In order to empower women, he strongly opposed child marriage, adolescent girls’ marriages and the cutting widows' hair to mark her widowhood. To break free from this tradition, he arranged the first widow-remarriage in 1864. This was a revolutionary act in those times. He also organised a strike of the barbers in order to protest against the cutting of widows’ hair. Even then, society did not accept widow-remarriage. Realizing the dangers of a widow giving birth to a child conceived in unfortunate circumstances after her husband’s death, he opened a home for newborn infants in 1863 to prevent infanticides and suicides. In order to set an example, he adopted a boy from this home. Looking back, one can see how modern, progressive and visionary were his outlook toward women.
Along with the upliftment of women, he was also concerned about the oppression of the untouchables and abolition of untouchability. The Dalit or untouchables at that time did not have any political, social, educational and economic rights. Mahatma Phule became the spokesperson for the social equality and rights of the Dalit. He started a school for the Dalit in 1852. He also made accessible a water tank for the lower castes. He severely criticized the caste system through the books Gulamgiri (Servitude) and Brahmananche Kasab (Skill of the Brahmin). He established the Satyashodhak Samaj in 1873 in Pune to instil confidence and awareness among the lower castes. Satyashodhak Samaj sowed the seeds of development of the masses and propounded the spread of rational thinking, rejecting the need for a Brahmin priestly class as educational and religious leaders. Jyotiba Phule inspired Rajarshi Shahu Maharaj. Also inspired by him was Vitthal Ramji Shinde who propagated the Bahujan Samaj. Later, Ambedkar carried this work forward.

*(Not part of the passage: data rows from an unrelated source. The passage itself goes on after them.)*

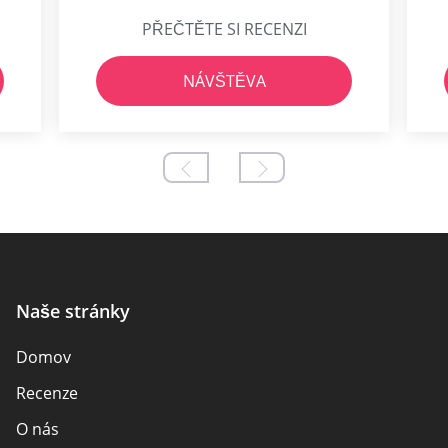
PŘEČTĚTE SI RECENZI
NÁVŠTĚVA
Naše stránky
Domov
Recenze
O nás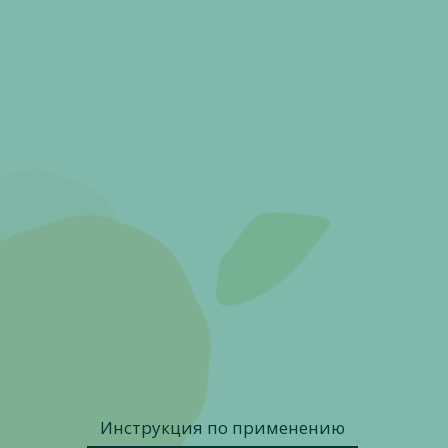
Инструкция по применению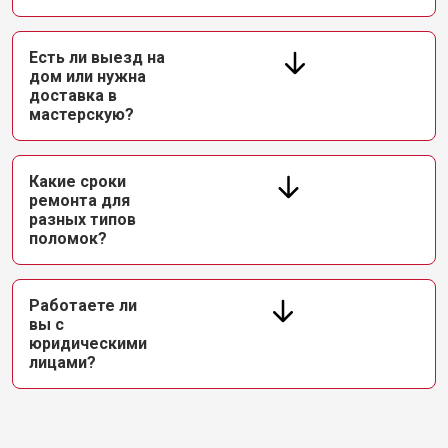
Есть ли выезд на
дом или нужна
доставка в
мастерскую?
Какие сроки
ремонта для
разных типов
поломок?
Работаете ли
вы с
юридическими
лицами?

Although India is mainly an agrarian economy, the farmers were an oppressed, poor and illiterate lot, always under debt. In order to represent them in the society, Mahatma Phule started organizing the farmers together. In the book, Shetkaryacha Aasud (Whip of the farmer), he stated in a matter of fact way that educating the farmers was the only means of eradicating their poverty and oppression. He also strived for the children of farmers to get a vocational training. He demanded that annual agricultural exhibitions be organised, building of lakes and dams for regular water for agriculture and for gun licenses to the farmers to protect their crops. In 1888, he dressed as an Indian farmer in front of the Duke of Connaught and represented the concerns and demands of the farmers.
Mahatma Phule also was concerned with the welfare of the unorganised labour force. Inspired by Phule, labour leader Narayan Meghaji Lokhande established the mill-workers union in Mumbai in 1884. This is recognised as the first labour union in India. Mahatma Phule was also the member of the Pune Municipal Corporation. Writings about him also note that he restored the samadhi of Chhatrapati Shivaji Maharaj at Raigad.
Mahatma Phule was also an excellent writer. His expressed his thoughts on social reform through his work that includes Trutiya Ratna (Third gemstone), a play; a powada on Chhatrapati Shivaji Maharaj, Sarvajanik Satyadharma (Common religion of truth), a book; and Akhand (Complete), a selection of poems.
Vidyevina mati geli; mativina neeti geli; neetivina gati geli; gativina vitta gele;
vittavina shudra khachale; itke anartha eka avidyene kele.
(Lack of education leads to lack of wisdom, which leads to lack of morals, which leads to lack of progress, which leads to lack of money, which leads to the oppression of the lower classes. See what state of the society one lack of education can cause!)
This poem is indicative of Mahatma Phule’s keen observation and understanding of the social milieu.
Phule believed in overthrowing the social system in which man has been deliberately made dependent on others who keep him illiterate, ignorant and poor, with a view to exploiting him. His humanitarian contribution includes mainstreaming the oppressed classes in society. The root of the modern social developments in present day India lies in the work undertaken by Mahatma Phule. His message to the society is timeless: “The religion of the Creator is truth; why then so many disputes?”